__Work to complete__. After reading the lines below, count those that contain "Arhangheli" and give the count alone.

Stored data entries
□ □ □ □
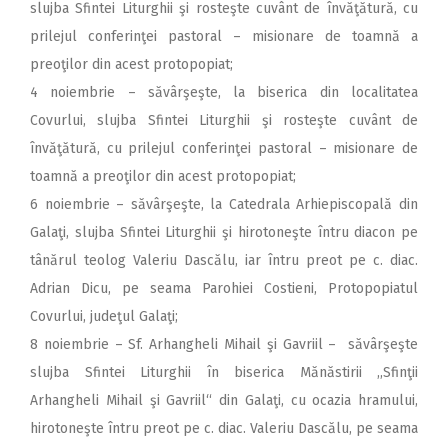
slujba Sfintei Liturghii şi rosteşte cuvânt de învăţătură, cu
prilejul conferinţei pastoral – misionare de toamnă a
preoţilor din acest protopopiat;
4 noiembrie – săvârşeşte, la biserica din localitatea
Covurlui, slujba Sfintei Liturghii şi rosteşte cuvânt de
învăţătură, cu prilejul conferinţei pastoral – misionare de
toamnă a preoţilor din acest protopopiat;
6 noiembrie – săvârşeşte, la Catedrala Arhiepiscopală din
Galaţi, slujba Sfintei Liturghii şi hirotoneşte întru diacon pe
tânărul teolog Valeriu Dascălu, iar întru preot pe c. diac.
Adrian Dicu, pe seama Parohiei Costieni, Protopopiatul
Covurlui, judeţul Galaţi;
8 noiembrie – Sf. Arhangheli Mihail şi Gavriil – săvârşeşte
slujba Sfintei Liturghii în biserica Mănăstirii ,,Sfinţii
Arhangheli Mihail şi Gavriil“ din Galaţi, cu ocazia hramului,
hirotoneşte întru preot pe c. diac. Valeriu Dascălu, pe seama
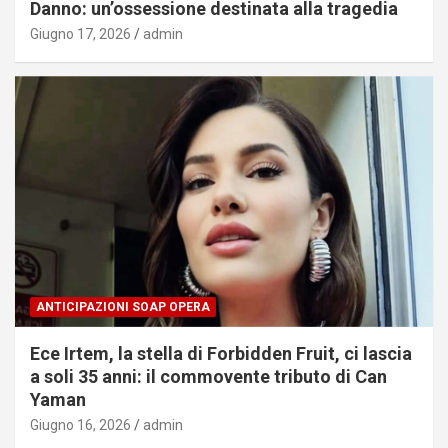
Danno: un’ossessione destinata alla tragedia
Giugno 17, 2026
admin
ANTICIPAZIONI SOAP OPERA
Ece Irtem, la stella di Forbidden Fruit, ci lascia
a soli 35 anni: il commovente tributo di Can
Yaman
Giugno 16, 2026
admin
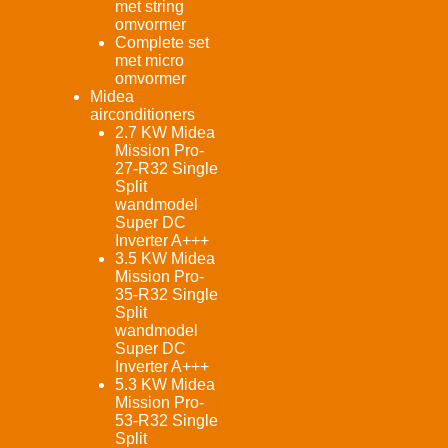
met string
omvormer
Complete set
met micro
omvormer
Midea
airconditioners
2.7 KW Midea
Mission Pro-
27-R32 Single
Split
wandmodel
Super DC
Inverter A+++
3.5 KW Midea
Mission Pro-
35-R32 Single
Split
wandmodel
Super DC
Inverter A+++
5.3 KW Midea
Mission Pro-
53-R32 Single
Split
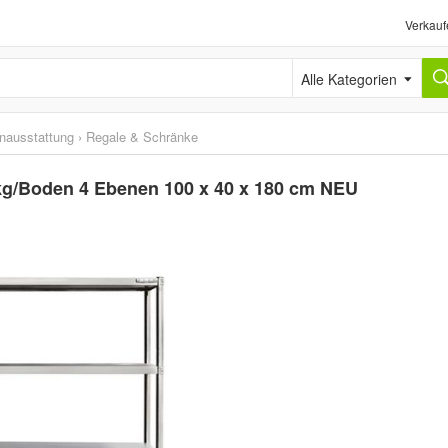
Verkauf
Alle Kategorien
nausstattung
›
Regale & Schränke
 kg/Boden 4 Ebenen 100 x 40 x 180 cm NEU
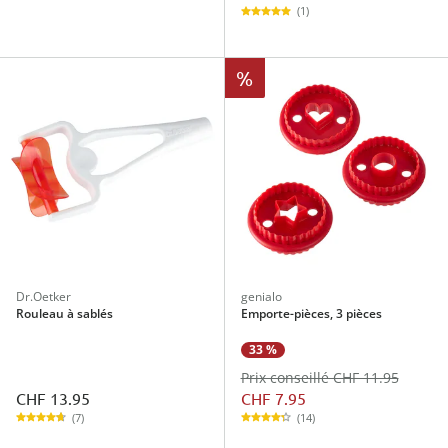
(1)
%
Dr.Oetker
genialo
Rouleau à sablés
Emporte-pièces, 3 pièces
33 %
Prix conseillé CHF 11.95
CHF 13.95
CHF 7.95
(7)
(14)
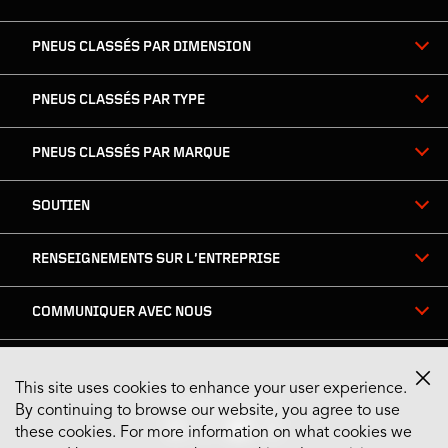
de
page
PNEUS CLASSÉS PAR DIMENSION
PNEUS CLASSÉS PAR TYPE
PNEUS CLASSÉS PAR MARQUE
SOUTIEN
RENSEIGNEMENTS SUR L’ENTREPRISE
COMMUNIQUER AVEC NOUS
This site uses cookies to enhance your user experience.
Restez connecté
By continuing to browse our website, you agree to use
these cookies. For more information on what cookies we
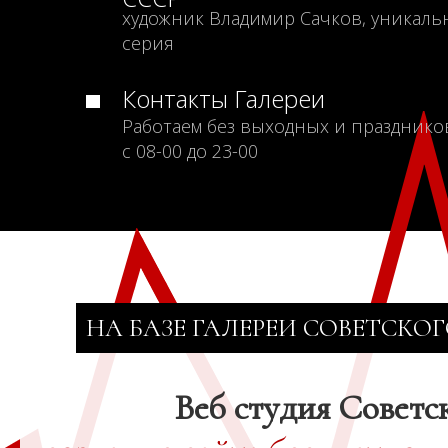
художник Владимир Сачков, уникаль
серия
Контакты Галереи
Работаем без выходных и празднико
с 08-00 до 23-00
НА БАЗЕ ГАЛЕРЕИ СОВЕТСКОГ
Веб студия Советс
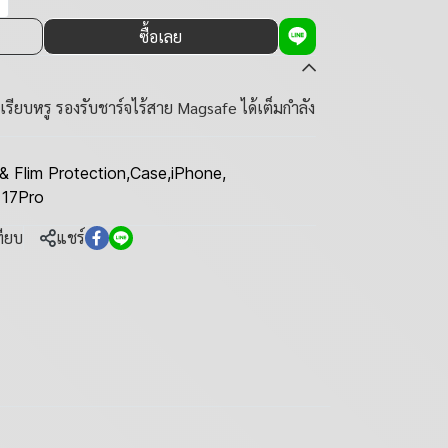
ซื้อเลย
รียบหรู รองรับชาร์จไร้สาย Magsafe ได้เต็มกำลัง
& Flim Protection
,
Case
,
iPhone
,
 17Pro
ทียบ
แชร์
□ □ □ □
__Response below__. 2